En vérité, la vie est une fenêtre d’opportunités. Lorsqu’elle est entrouverte, il faut passer à travers et non espérer que la porte s’ouvre. Supposons qu’elle ne s’ouvre jamais ou qu’elle s’ouvre dans le champ. On ne pourra que se retrouver dans le champ. Mais pour savoir identifier les opportunités opportunes, il faut savoir faire preuve d’une certaine perspicacité de la lecture de la réalité (selon un événement V dans un temps T, d’après une situation S et selon un contexte C). Pour cela, il faudra savoir user de cette capacité d’analyse qui ne nous laisse pas nous figer dans des postulats de romantisme politique et faire dans la politique politicienne.

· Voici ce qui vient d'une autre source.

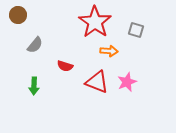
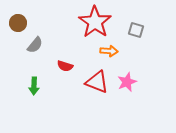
brown circle: moved 8 px down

Les seuls enseignements que nous pouvons apprendre de l’histoire politique du Gabon, au regard de ce que fit Père Mba et ce que fait maintenant Pierre Mamboundou est qu’il ne faut pas suivre un individu mais s’instituer les événements politiques du temps, pour se situer dans un parcours qui nous inscrit dans la poursuite des valeurs politiques, un idéal politique. Si devant nous, se trouve une personne qui incarne cet idéal et qu’il faille le suivre pour l’atteindre tant mieux. Sinon, si la personne devant nous se fourvoie, nous l’esquivons et continuons notre parcours vers cet idéal. Ainsi, nous évitons de nous inscrire dans le suivisme aveugle et aveuglant. Telle doit être la leçon d’histoire que nous devons intégrer pour savoir comment se conduire en politique de nos jours au Gabon.